Experimental and Modeling Study of Breakup Behavior in Silicone Jet Dispensing for Light-Emitting Diode Packaging

Abstract

Silicone jet dispensing has grown increasingly common in light-emitting diode (LED) packaging owing to its high speed and low cost. However, differences in breakup behavior result in different silicone jetting volumes that create challenges in maintaining dispensing volume consistency during silicone jet dispensing process; this severely affects the performance of LED packaging. To reveal the breakup behavior during the jet dispensing process, the experimental and modeling studies were conducted. First, the ultrafast breakup process was experimentally observed using a high-speed camera, which shows that this process only requires approximately 50 ms. Then, an analytical model was developed and verified through an experiment.
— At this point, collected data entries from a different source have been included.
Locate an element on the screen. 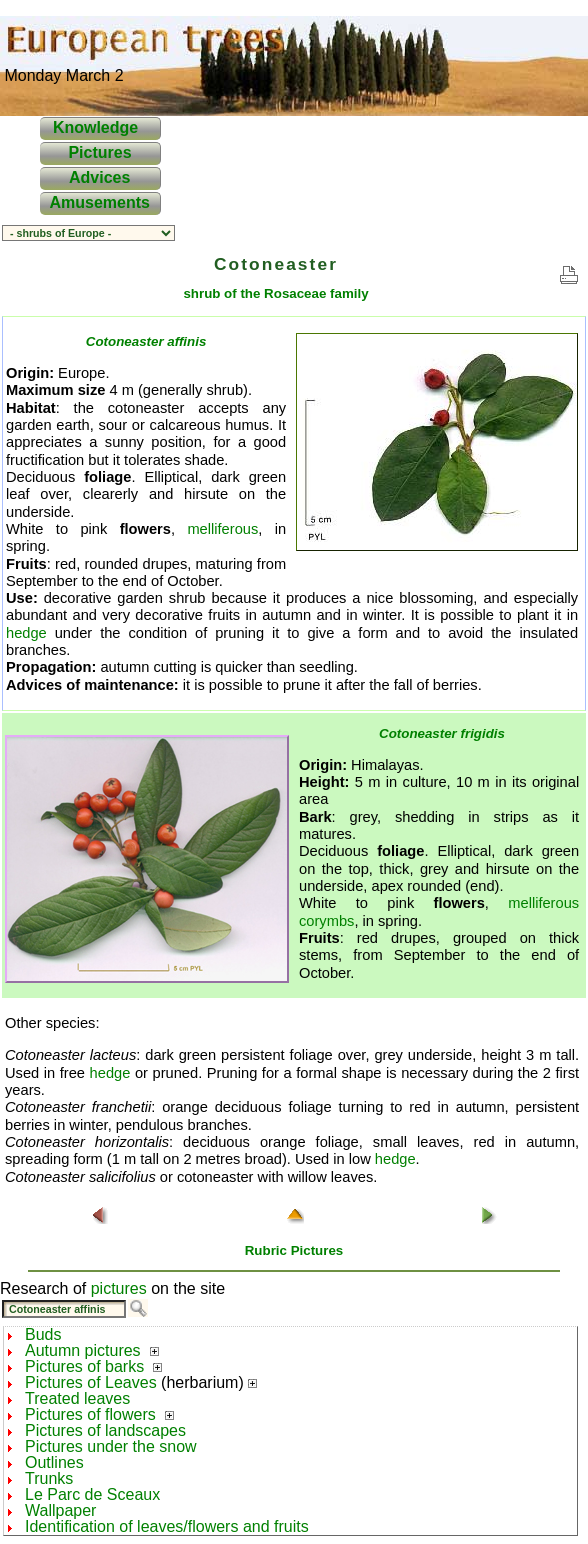 The image size is (588, 1544). corymbs is located at coordinates (326, 921).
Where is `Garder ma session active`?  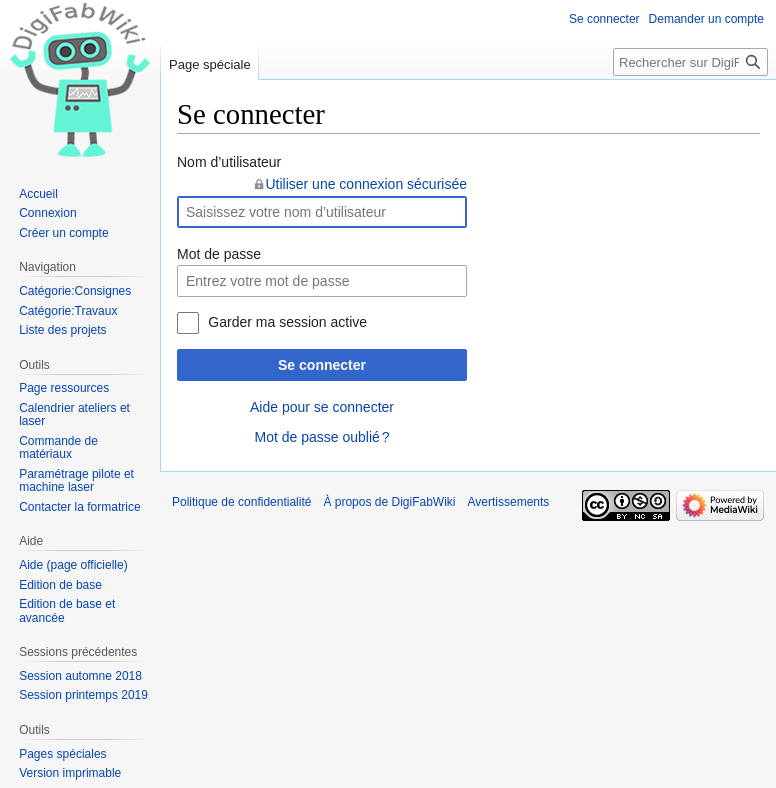 Garder ma session active is located at coordinates (287, 322).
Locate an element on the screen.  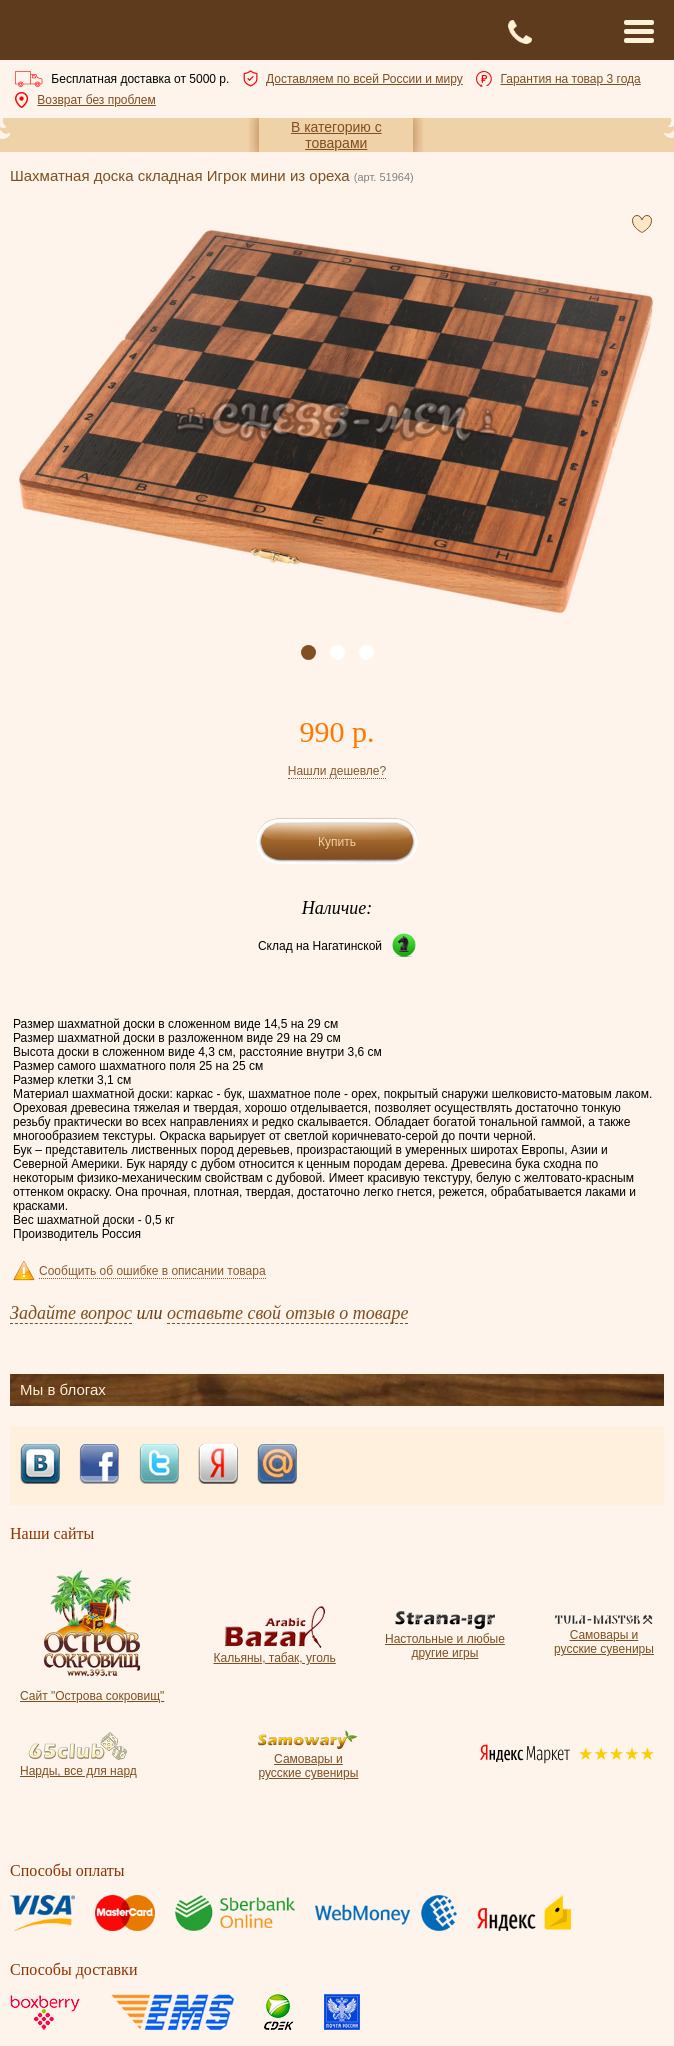 Нарды, все для нард is located at coordinates (78, 1764).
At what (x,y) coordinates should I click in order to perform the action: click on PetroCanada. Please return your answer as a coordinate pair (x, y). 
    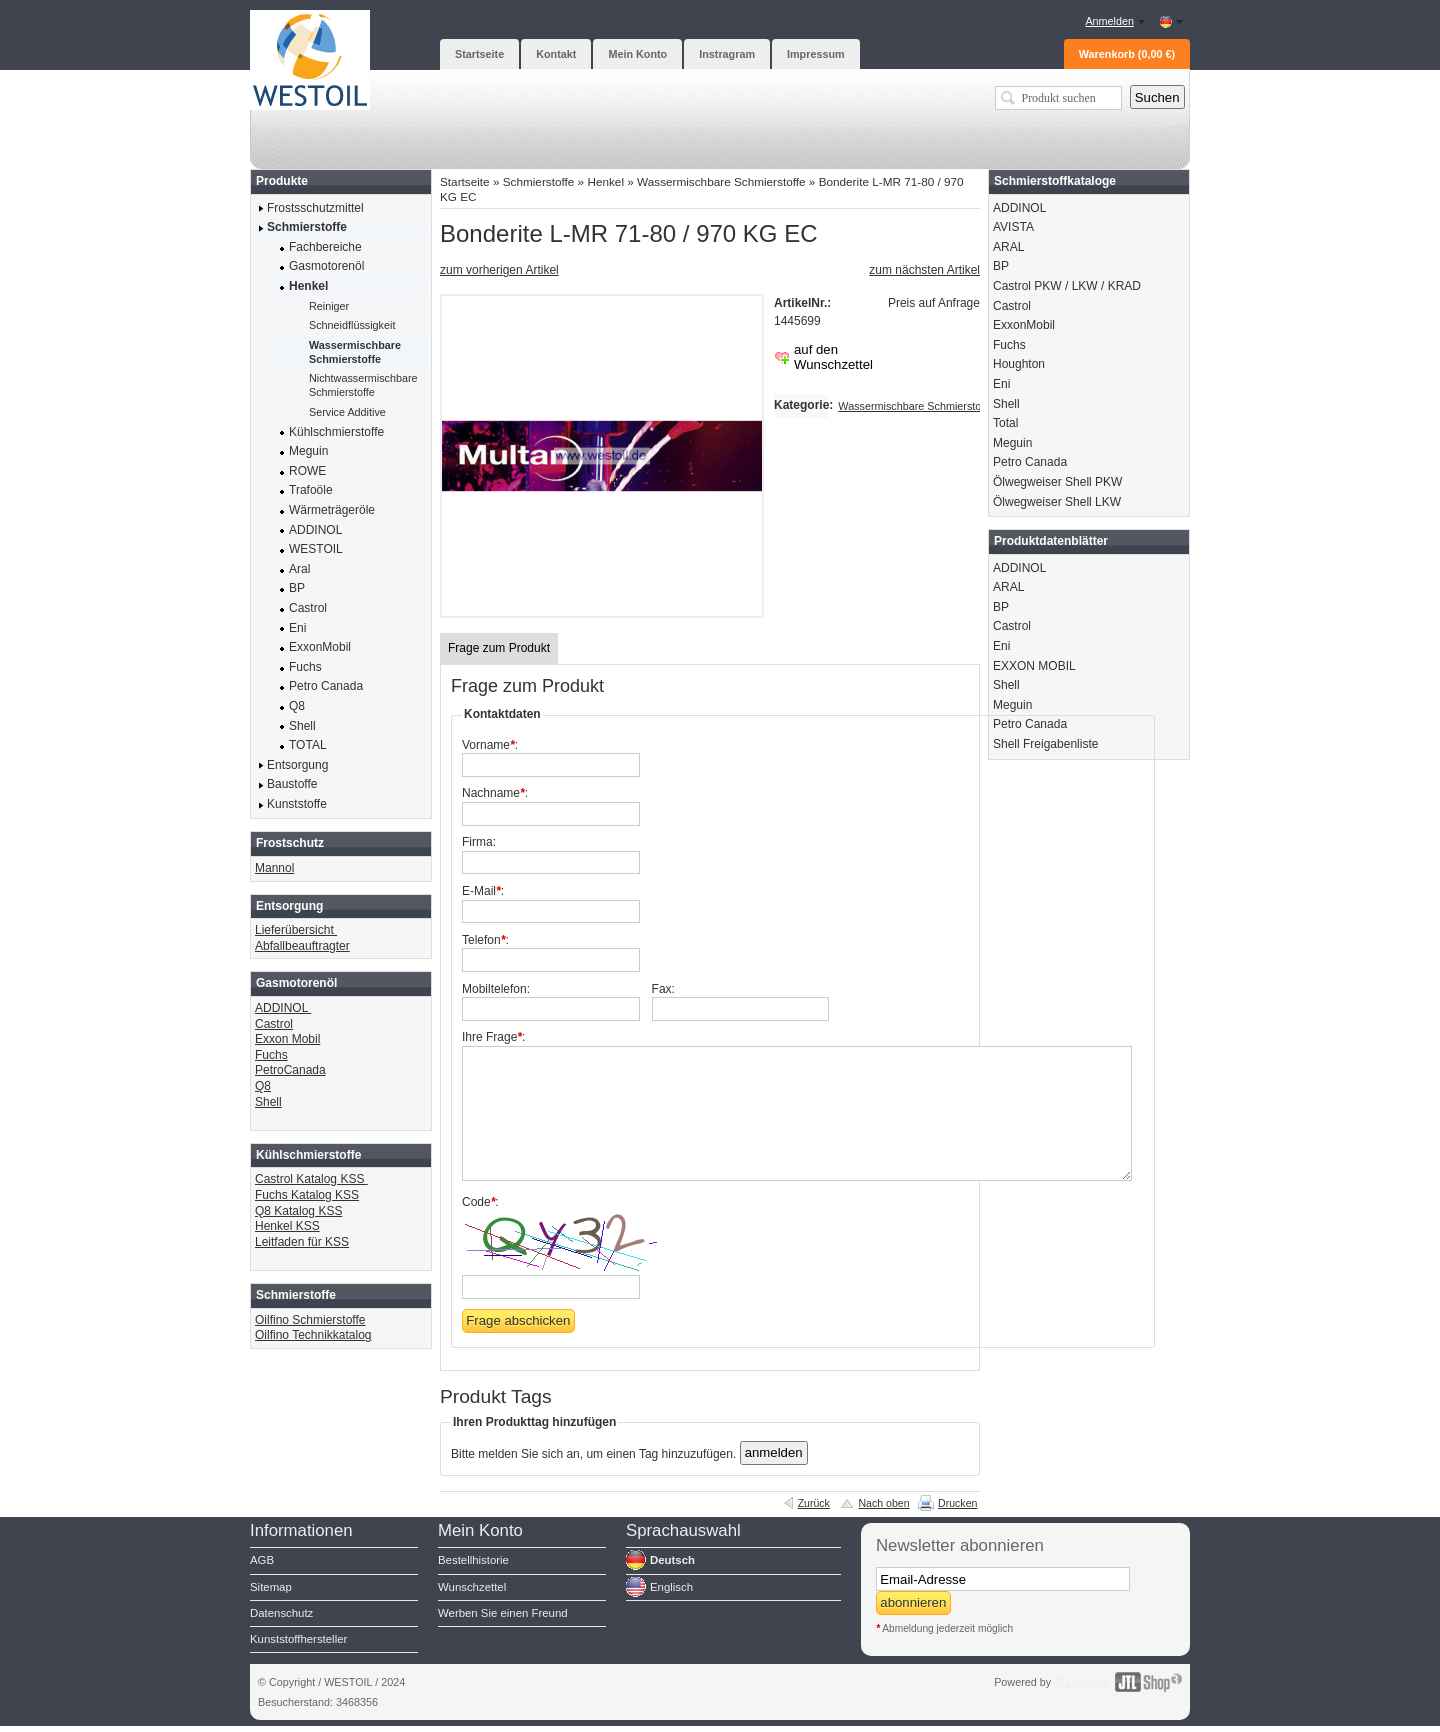     Looking at the image, I should click on (290, 1070). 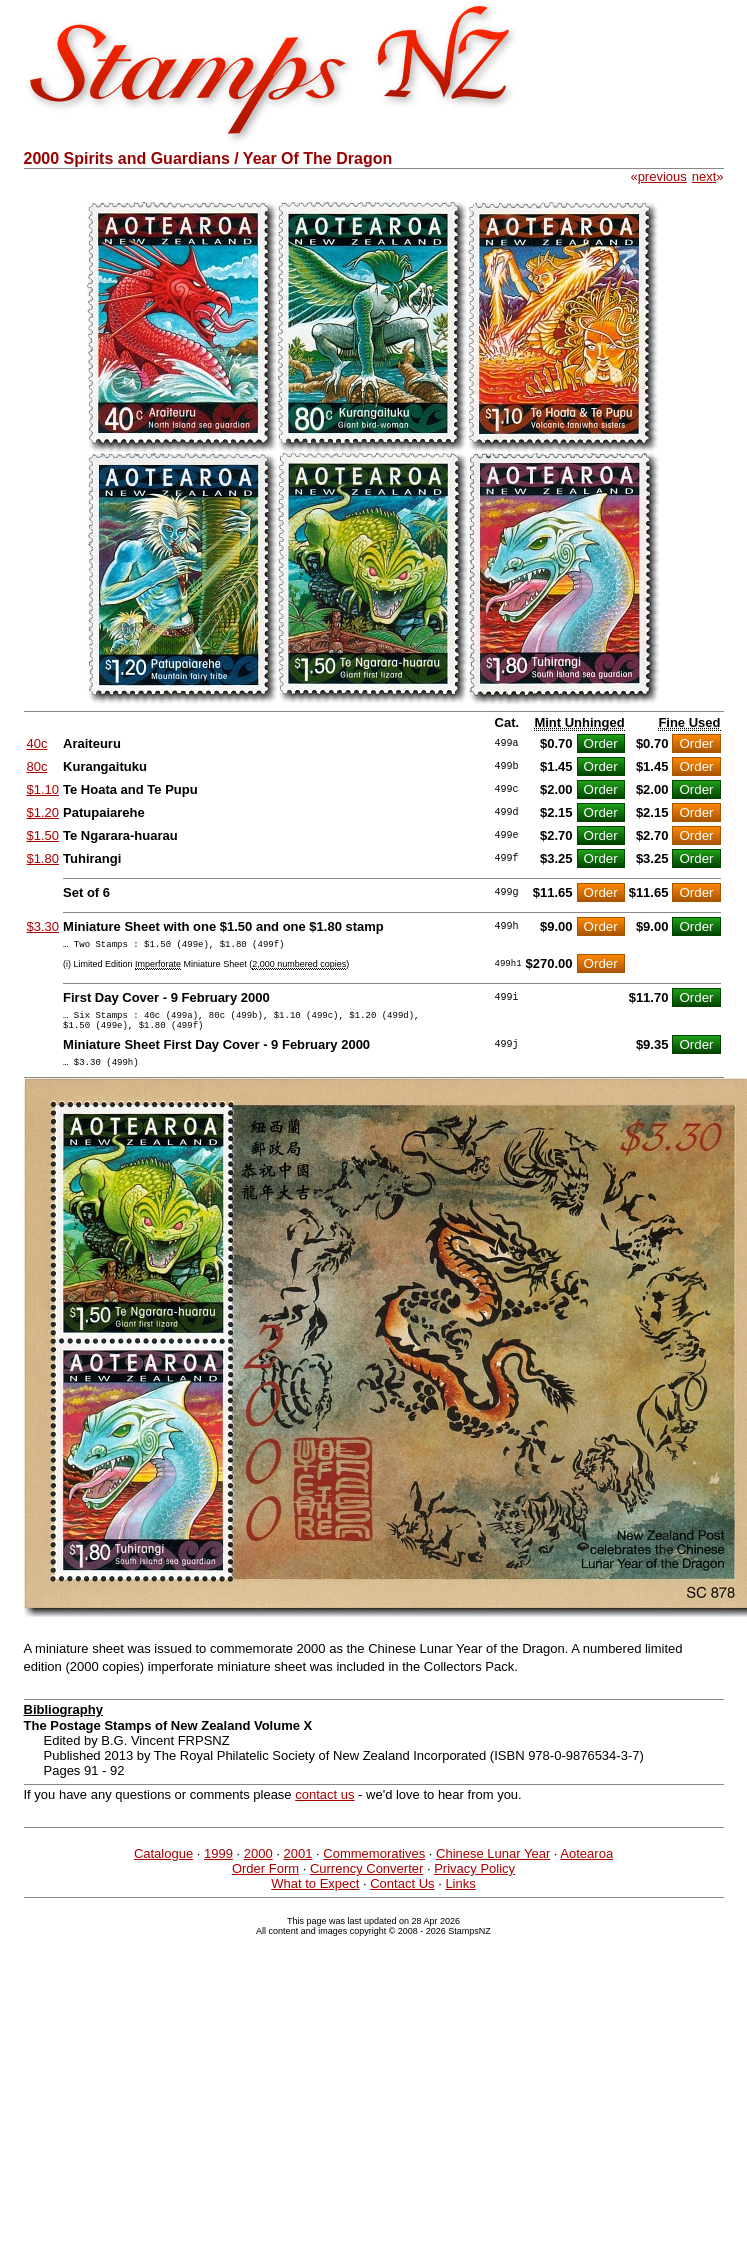 The image size is (747, 2249). What do you see at coordinates (704, 176) in the screenshot?
I see `next` at bounding box center [704, 176].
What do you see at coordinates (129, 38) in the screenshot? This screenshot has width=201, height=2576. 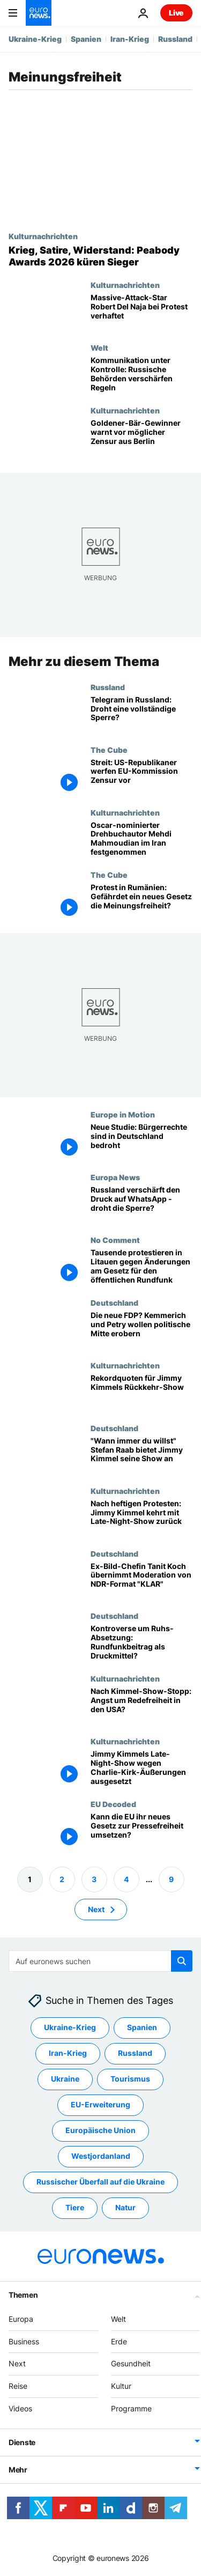 I see `Iran-Krieg` at bounding box center [129, 38].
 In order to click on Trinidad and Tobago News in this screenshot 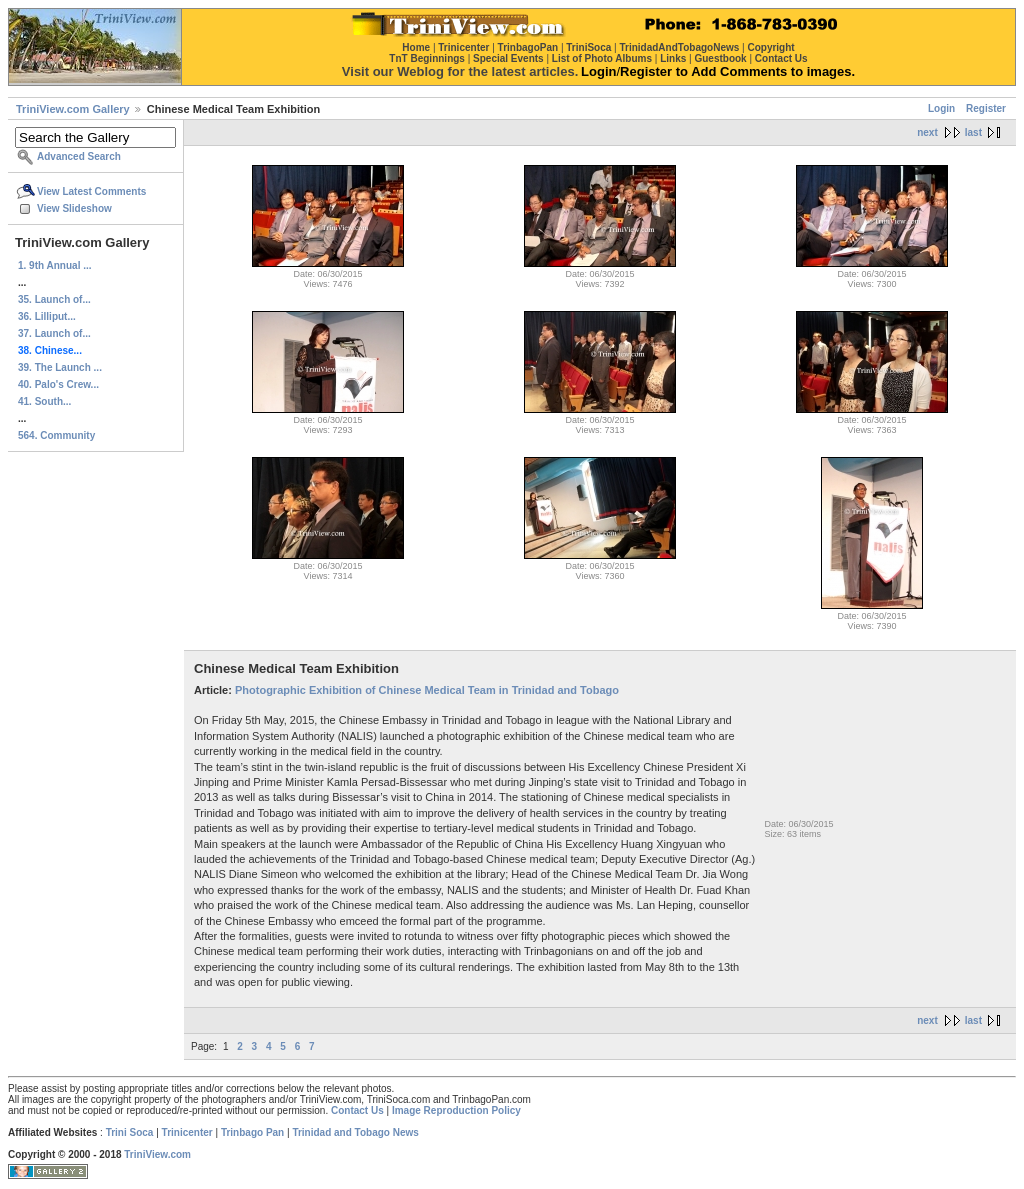 , I will do `click(355, 1132)`.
Using this analytical model, the effects of initial disturbance amplitude, initial disturbance wavelength, and thread length on the thread breakup were studied. The simulation demonstrated that it is necessary to control the disturbance amplitude under 0.005 for volume consistency in jet dispensing; thus, a moving work piece rather than a moving nozzle is recommended in jet dispensing. A disturbance wavelength between 0.3 and 0.6 mm is beneficial for both thread breakup and high-volume consistency. Thread length has little effect on the breakup position but significant effects on the volume consistency and breakup time. A low substrate increases the volume and the consistency of thread breakup. This paper will provide a useful guide for dispenser designs of modern LED packages.